Computational Biology Exposed a Common Pathogenic Mechanism in Influenza A and Guillain-Barré Syndrome

Influenza A (H1N1) is an acute respiratory infection, while Guillain-Barré syndrome (GBS) is an autoimmune peripheral neuropathy that can occur as a post-infectious complication. Clinical evidence suggests a potential link between H1N1 infection and subsequent GBS development, implying common immunopathological mechanisms. To explore this, we integrated bioinformatics and systems biology approaches to analyze transcriptome data from H1N1 and GBS patients in the GEO database, and 32 common differentially expressed genes (DEGs) were identified.

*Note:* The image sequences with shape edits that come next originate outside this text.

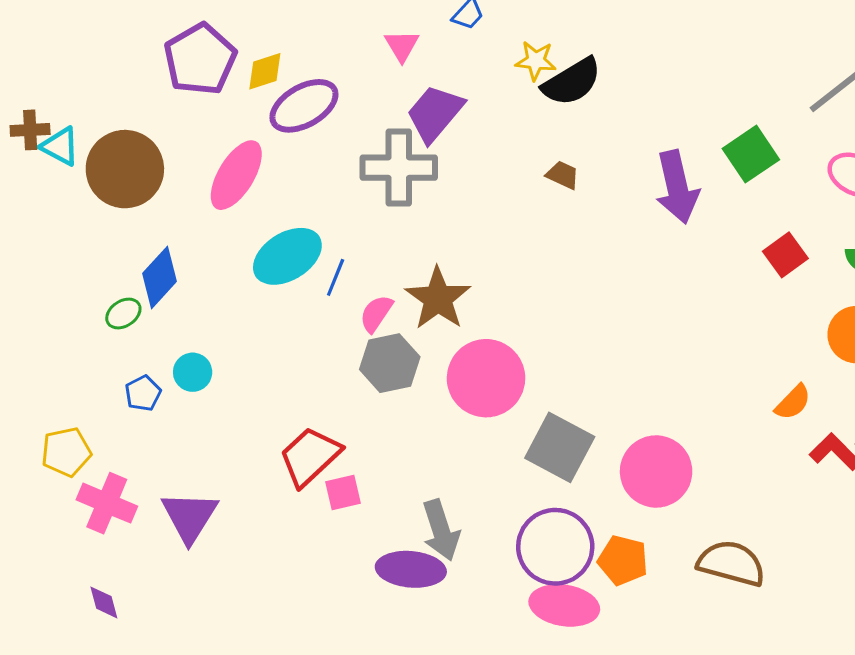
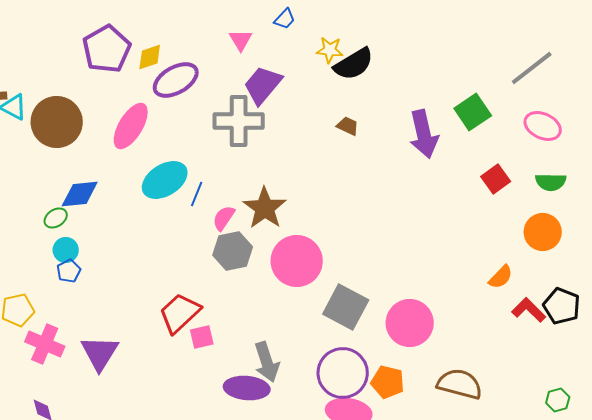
blue diamond: (159, 277) -> (80, 194), turned 42
cyan circle: (193, 372) -> (66, 250), moved

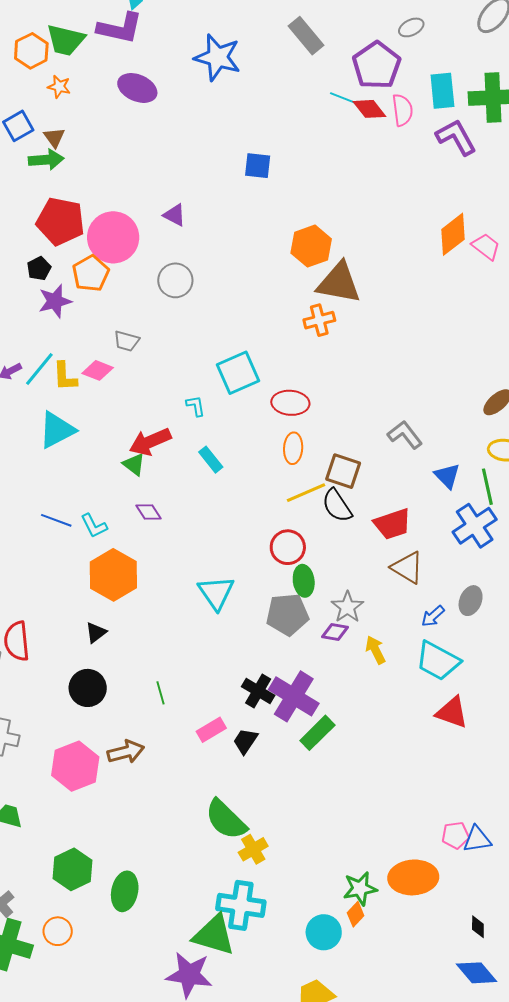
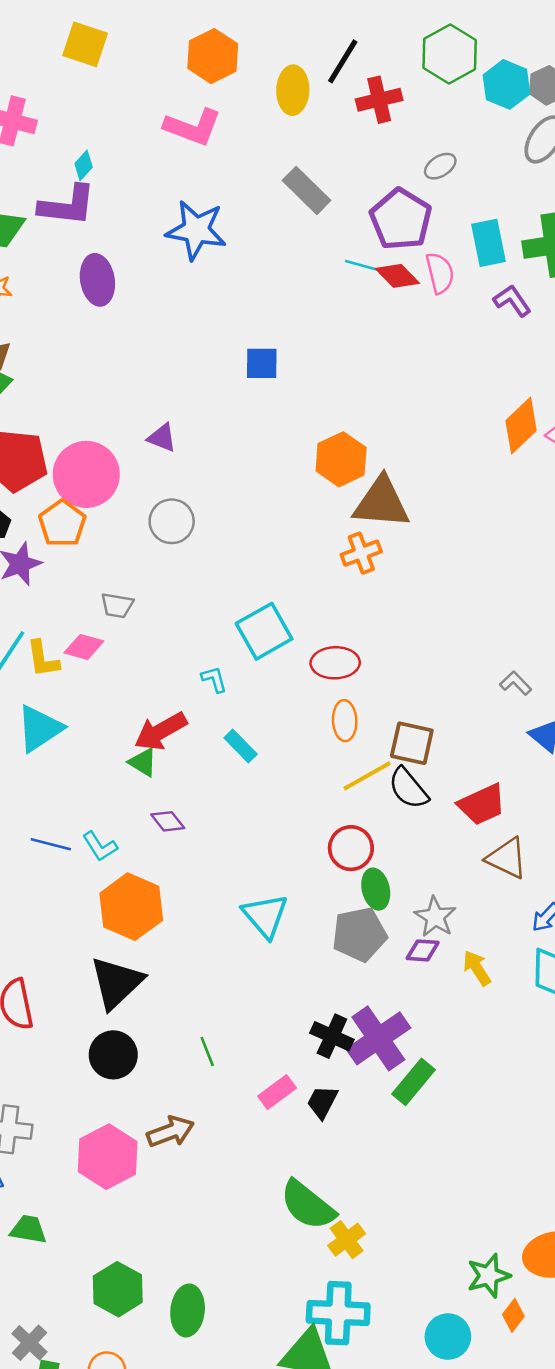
purple ellipse: (137, 88) -> (97, 280), turned 63
purple L-shape: (456, 137) -> (512, 301), size x0.7
gray L-shape: (405, 435) -> (516, 683), moved, size x0.7
black triangle: (96, 632) -> (116, 983), size x2.0
purple cross: (294, 696) -> (378, 1038), turned 30
orange diamond: (356, 914) -> (513, 1315), moved

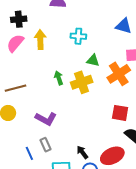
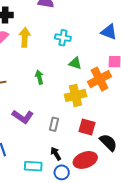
yellow cross: (82, 82) -> (75, 95), moved
red square: (120, 113) -> (87, 127), moved
gray rectangle: (45, 145) -> (54, 124), moved, turned 32

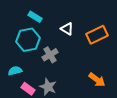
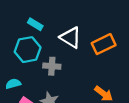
white triangle: (67, 29) -> (71, 37), size x1.5
gray cross: (50, 55) -> (52, 66), turned 35

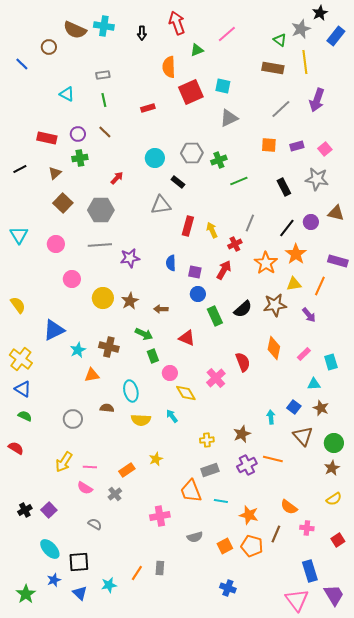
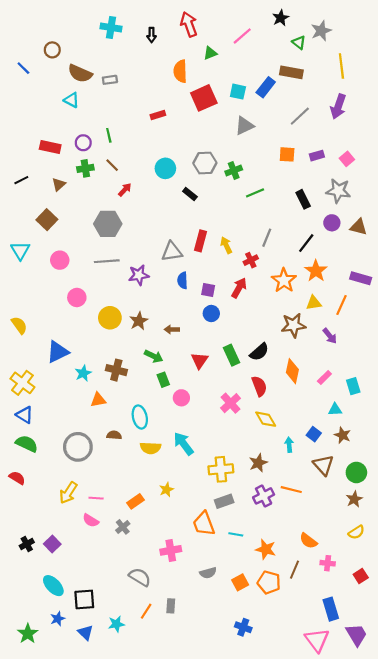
black star: (320, 13) -> (281, 18), moved
brown semicircle: (75, 30) -> (80, 73), moved
blue rectangle: (336, 36) -> (266, 87), moved
yellow line: (305, 62) -> (341, 66), moved
green line: (104, 100) -> (109, 135), moved
brown line: (105, 132) -> (112, 165), moved
brown square: (63, 203) -> (47, 220), moved
gray triangle: (161, 205) -> (172, 252), moved
purple circle: (311, 222) -> (332, 223), moved
black semicircle: (243, 309) -> (259, 352), moved
green rectangle: (215, 316) -> (232, 355), moved
red triangle: (187, 338) -> (200, 360), turned 42
yellow diamond: (186, 393) -> (266, 419), moved
green semicircle: (25, 416) -> (27, 444), size x1.5
cyan arrow: (172, 416) -> (184, 444), size x1.6
gray circle: (73, 419) -> (78, 447), size x1.4
yellow cross: (207, 440) -> (221, 469), size x1.6
gray semicircle: (95, 524) -> (140, 577), moved, size x1.5

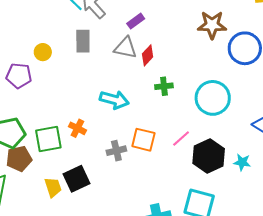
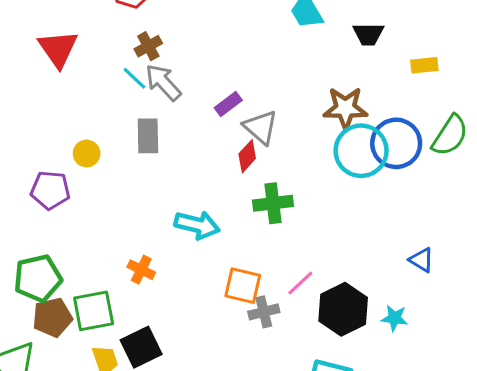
gray triangle: (125, 48) -> (261, 127), moved, turned 30
green cross: (164, 86) -> (273, 203), size x1.4
cyan circle: (213, 98) -> (361, 151), moved
green square: (48, 139) -> (94, 311), moved
gray cross: (116, 151) -> (264, 312), moved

Subsequent Gene Ontology (GO) and Kyoto Encyclopedia of Genes and Genomes (KEGG) pathway enrichment analyses revealed key functional associations for these DEGs. Protein-protein interaction (PPI) network analysis highlighted TLR4, TNF, and ITGAM as central hub genes, uncovering potential shared molecular pathways between H1N1 and GBS. Furthermore, analysis of hub gene interactions with microRNAs (miRNAs), transcription factors (TFs), and related diseases facilitated the prediction of potential therapeutic drugs. Molecular docking simulations were performed to validate predicted drug interactions with the hub gene products. Collectively, these findings delineate shared molecular mechanisms and provide insights for targeted therapy in patients developing GBS post-H1N1 infection.